I was so happy in those sweet, blissful moments, even with the diapers and the spit up and the exhaustion. The clean-baby smell, the long hours spent just rocking or holding a tiny human, singing Yaz songs to them quietly in my awful voice. I loved them so much and I wanted to protect them and I knew I couldn’t, not fully, not completely, because they were here to grow up and become a part of the world, the world that would need them but also sometimes harm them. I knew they would have their hearts broken and be betrayed, that they would have illnesses and broken bones and all sorts of struggles. I knew that life, no matter how good, also holds difficulties. We can’t be human without them and yet I wanted to keep them away from every type of pain and damage.

My mom told me it was just hormones and I would stop crying eventually.

And sort of, I did. I learned that there is joy in all of the phases of parenting. It’s never the same as that first rush of newborn love, but that is just fine. There are a million different types of love you are blessed to feel as a mom.

But even as I loved each phase, I still, in the moment of it, was deeply aware that it wouldn’t last. This joy—the magic of her reading her first words out loud, his absolute bliss the first time he ran across the beach toward the ocean, the pride infusing his whole body as he managed to ride his bike without wobbling, his concentrated admiration of an orange flower as he struggled to balance in the green grass. At each good moment I still felt the tug, that same sorrow right in the middle of happiness.

I don’t know if there is a word for this feeling: The awareness, while in the middle of happiness, that the happiness itself is ephemeral, so that part of the happiness is always a deep sadness over its ending.

I don’t know if everyone feels that, even.

But it is a feeling I have had ever since they first put my daughter Haley into my arms.

20210228_125758 haley amy porch 4x6

Yesterday was Haley’s 26th birthday. We got an email from our health insurance company letting us know that a life event had happened to change our policy: she aged out.

And I confess: It made me cry. That same kind of crying that I did when she was a newborn, barely seven pounds, and I was terrified I would do everything wrong but I knew I loved her too much to ever make any mistakes and I would do whatever it took to protect her all her life.

All her life. Pediatrician visits and immunizations. Broken bones. Eye doctor and the dentist. The dermatologist for her plantar warts. Stitches. Physical therapy for her shin splints.

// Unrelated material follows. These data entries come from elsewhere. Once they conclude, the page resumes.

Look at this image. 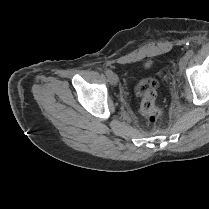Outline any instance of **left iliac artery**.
<instances>
[{
	"label": "left iliac artery",
	"mask_w": 209,
	"mask_h": 209,
	"mask_svg": "<svg viewBox=\"0 0 209 209\" xmlns=\"http://www.w3.org/2000/svg\"><path fill=\"white\" fill-rule=\"evenodd\" d=\"M194 55V51L193 50H188L186 53V56L190 59L191 57H193Z\"/></svg>",
	"instance_id": "obj_1"
}]
</instances>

All the way up to adult medical needs: I’ve taken care of that, taken care of her in those ways, for every day of her life.

And now she’s on her own.

The feeling is the same, but my understanding of it is different. When they were newborns, the feeling was about them being newborns. Now they are adults, the feeling is about them being newborns and toddlers and schoolkids and teenagers and who they are right now. The feeling is about knowing the feeling will never go away and that I wouldn't want it to.

Right in the midst of birthday happiness, of taking the day to think about all of the things she has accomplished and the good things that are happening in her life, I was reminded there is no holding on to any moment. Time just keeps passing. All we have is now, and now is infinitely precious because in a second it will be replaced by another now.